Working outside the office could include working from home, at client sites, at the homes of service users, on the train, or even on overseas trips. The type of work undertaken will determine the likely health implications, and a wide range of issues may result. For the sake of simplicity, this article focusses on the performance of office-type tasks, (including using a computer and phone), within the home or on the train.
Working Outside the Office Benefits
Working from home may have clear benefits. Travel time will be saved, and ability to focus on tasks may be assisted by the presence of fewer distractions. These factors may be particularly important for workers with mental or physical disabilities, and working from home may be an appropriate adjustment to consider under the Equality Act 2010. Home-working allows a degree of flexibility, for example, to attend an appointment within working hours, or cope with a plumbing emergency, and this may reduce stress for the employee.
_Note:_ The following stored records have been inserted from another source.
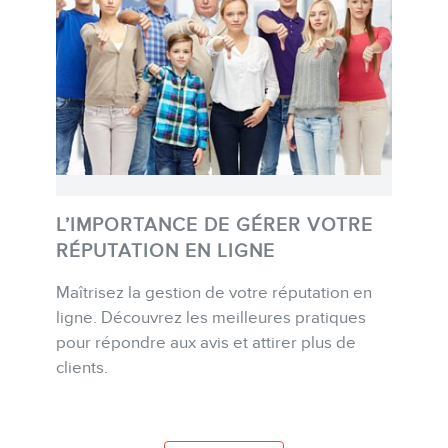
EN
L’IMPORTANCE DE GÉRER VOTRE
RÉPUTATION EN LIGNE
Maîtrisez la gestion de votre réputation en
ACHETER
ligne. Découvrez les meilleures pratiques
pour répondre aux avis et attirer plus de
clients.
PLUS D'INFO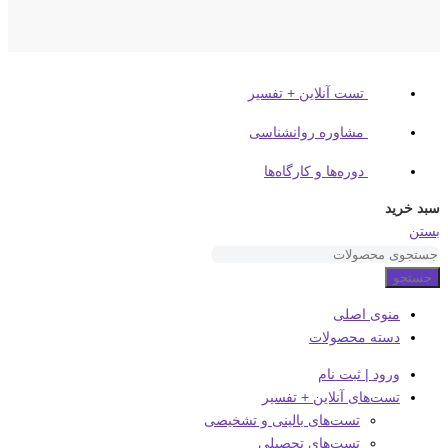
تست آنلاین + تفسیر
مشاوره روانشناسی
دوره‌ها و کارگاه‌ها
سبد خرید
بستن
جستجو
منوی اصلی
دسته محصولات
ورود | ثبت نام
تست‌های آنلاین + تفسیر
تست‌های بالینی و تشخیصی
تست‌های تحصیلی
Modern technology and access to Wifi enables working on public transport, such as trains and buses, and keeping in contact whilst travelling.
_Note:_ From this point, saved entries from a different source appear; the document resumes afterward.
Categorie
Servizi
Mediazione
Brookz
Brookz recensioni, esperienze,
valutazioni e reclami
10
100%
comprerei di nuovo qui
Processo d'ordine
Workstation implications for working outside the office
Most employers of office workers consider the requirement for a satisfactory working environment and for appropriate display screen equipment assessment (DSE). It is a requirement under the DSE regulations for a home-worker’s workstation to be assessed, even if the employer’s own equipment is not used. The guidance has specific paragraphs relating to home- working. A worker may not wish for their home to look like an office, but will still require the same level of comfort and safety as in the office. For example, the home-working may be undertaken in a spare bedroom with multiple trip hazards, or the work may involve potentially dangerous equipment or handling hazardous substances. A risk assessment is required to address all risks within the working environment. The legal responsibilities regarding home-working may vary considerably between countries. For example, the worker may carry more responsibility for their home-working environment.
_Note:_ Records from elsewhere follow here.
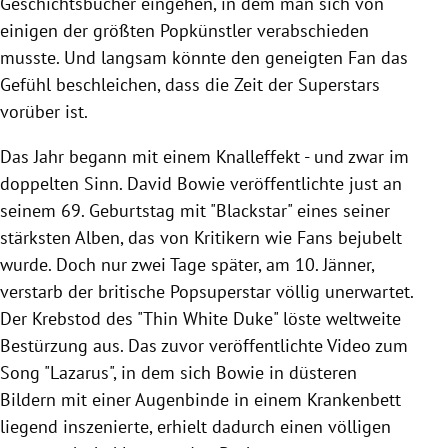
Geschichtsbücher eingehen, in dem man sich von
einigen der größten Popkünstler verabschieden
musste. Und langsam könnte den geneigten Fan das
Gefühl beschleichen, dass die Zeit der Superstars
vorüber ist.
Das Jahr begann mit einem Knalleffekt - und zwar im
doppelten Sinn.
David Bowie
veröffentlichte just an
seinem 69. Geburtstag mit "Blackstar" eines seiner
stärksten Alben, das von Kritikern wie Fans bejubelt
wurde. Doch nur zwei Tage später, am 10. Jänner,
verstarb der britische Popsuperstar völlig unerwartet.
Der Krebstod des "Thin White Duke" löste weltweite
Bestürzung aus. Das zuvor veröffentlichte Video zum
Song "Lazarus", in dem sich
Bowie
in düsteren
Bildern mit einer Augenbinde in einem Krankenbett
liegend inszenierte, erhielt dadurch einen völligen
Trains, particularly standard class carriages, may provide a poor working environment. They may be noisy, poorly lit, cramped, and provide many distractions. It may be very difficult to achieve satisfactory posture when using a laptop on the train. Privacy may also be poor, as phone calls may be overheard, and computer screens may be viewed by others. Internet availability and phone connections may be subject to frequent interruptions, which can be disruptive and stressful. Therefore, working in this environment should allow for more frequent breaks and lower productivity, and perhaps, any useful work achieved could be regarded as being a bonus rather than an expectation.
Drawbacks of homeworking
Homeworking can be abused. For example, the worker may try to combine work activities with watching television or providing child care. Home-workers may become isolated due to the lack of social contact and face to face support from colleagues and managers, and additional provision may need to be made to prevent this. The boundaries between work and home may become blurred, affecting work-life balance. Employers need to consider the Working Time Directive (WTD) if their employees may be working longer hours at home.
Not everybody is well suited to working from home. Characteristics more suitable for home-working are: trustworthiness, maturity, self-discipline, ability to self-motivate and good time management.
Useful reading is available on the HSE website for homeworkers.